70. It may also be worthwhile to take guidance from the Planning Commission of India[ ], which points out that India’s business regulations lack ‘Periodic Review Clauses’, prohibiting an automatic review of their functioning and efficacy from time to time. It further goes on to state that though these provisions get reviewed only on the basis of complaints/challenge or a clamour against them by the concerned stakeholders, it is neither comprehensive, systematic or of a structured nature. Calling for conducting of high-quality RIA, it draws significant lessons from the international experience with impact analysis and calls for its use as an innovative governance tool in the Indian context.

FSLRC Report
71. The Report of the Financial Sector Legislative Reforms Commission (“FSLRC”), released in public domain on 28 March, 2013, makes certain critical recommendations consistent with this paper.

“An analysis of the costs and benefits of the proposed regulation. This is required because every regulatory intervention imposes certain costs on regulated entities and the system as a whole. The Commission recommends that regulations be drafted in a manner that minimises these compliance costs.
In some cases where a pure numerical value based cost-benefit analysis is not possible, the regulator should provide the best possible analysis and reasoning for its choice of intervention.
After publishing the above documents, the regulator will specify a designated time for receiving comments from the public on the regulations and the accompanying documents. The draft Code will ensure that the time period and the mode of participation specified by the regulator is appropriate to allow for widespread public participation.”
[Page 31-32 of the Report]
72. Chief amongst those recommendations, keeping in view the essence of this paper, is the requirement to institutionalise cost-benefit analysis and make it a vital part of the regulation-making and guideline-making process for the proposed unified regulator for India’s financial system. It lays down the processes to be followed and most crucially, allows the invocation of the proposed Financial Sector Appellate Tribunal’s jurisdiction to review  any regulation or general guidance issued on the grounds of being contrary to the proposed Act, including on the following grounds:
(a) in the case of regulations, there was a material and substantial error in the analysis of costs or the analysis of benefits; or,
(b) the regulations were in gross disregard of the principles that the Financial Agency was required to follow while making the relevant regulations;

73. This provision is ground-breaking. Not so much as because as it mandates a cost-benefit analysis to be undertaken, but allows for a challenge to be mounted against the manner and methodology that may be adopted by a regulator while conducting an assessment. This will allow focused questioning, more oversight, positive accountability and most importantly, best-practices to be introduced into regulatory decision-making, after an in-depth consultation with stakeholders and legal experts.

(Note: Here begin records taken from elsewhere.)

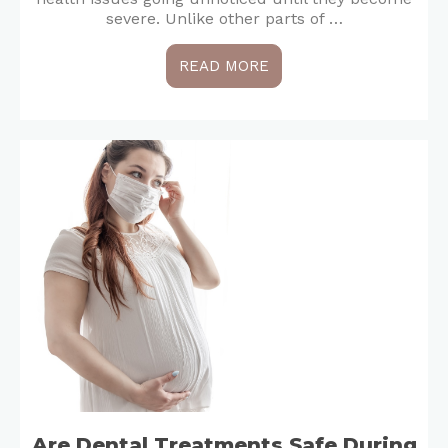
severe. Unlike other parts of …
READ MORE
Are Dental Treatments Safe During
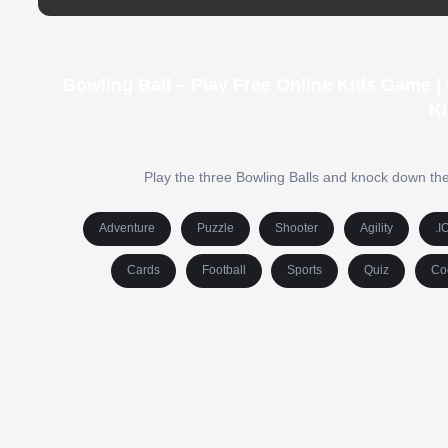
Bowling Ball – Play Free Online Kids Game 
Ki
Play the three Bowling Balls and knock down the t
Adventure
Puzzle
Shooter
Agility
.I
Cards
Football
Sports
Quiz
Co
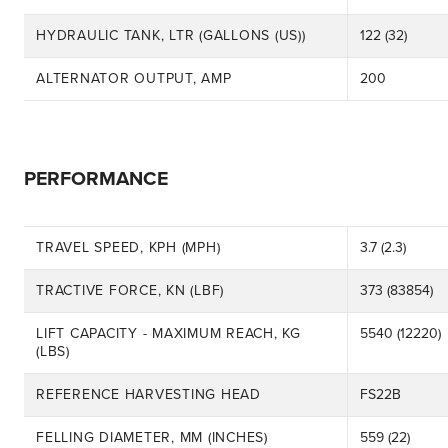
HYDRAULIC TANK, LTR (GALLONS (US))
122 (32)
ALTERNATOR OUTPUT, AMP
200
PERFORMANCE
TRAVEL SPEED, KPH (MPH)
3.7 (2.3)
TRACTIVE FORCE, KN (LBF)
373 (83854)
LIFT CAPACITY - MAXIMUM REACH, KG
5540 (12220)
(LBS)
REFERENCE HARVESTING HEAD
FS22B
FELLING DIAMETER, MM (INCHES)
559 (22)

74. The recommendations made by the FSLRC, with respect to mandatory cost-benefit analysis as a part of regulatory rule-making, is a positive development for the new generation of regulations that may follow the adoption of the bill.

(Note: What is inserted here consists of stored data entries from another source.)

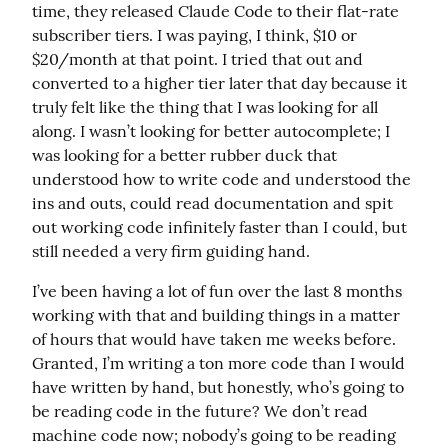
time, they released Claude Code to their flat-rate 
subscriber tiers. I was paying, I think, $10 or 
$20/month at that point. I tried that out and 
converted to a higher tier later that day because it 
truly felt like the thing that I was looking for all 
along. I wasn’t looking for better autocomplete; I 
was looking for a better rubber duck that 
understood how to write code and understood the 
ins and outs, could read documentation and spit 
out working code infinitely faster than I could, but 
still needed a very firm guiding hand.
I’ve been having a lot of fun over the last 8 months 
working with that and building things in a matter 
of hours that would have taken me weeks before. 
Granted, I’m writing a ton more code than I would 
have written by hand, but honestly, who’s going to 
be reading code in the future? We don’t read 
machine code now; nobody’s going to be reading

75. We conclude that a participative and consultative RIA mechanism also brings in a certain level of consistency in the regulatory framework while avoiding the possibility of overlap of regulatory reach, over-regulation of entities and distortion of competitive forces. By making clear the expected benefit, quantitative or qualitative, the costs to be incurred, we expect that the regulators will be better able to justify the imposition of rules and expect stronger, and possibly even voluntary, compliance by the entities it governs.

76. Finally, the use of RIA is not merely semantics or play with words but forces a strong analytical framework for judging and introspecting before new regulations are introduced. SEBI and every regulator should incorporate RIA along with the current public consultation process into every proposed regulation. This will create the seemingly impossible duality of better regulation with less regulation at the same time.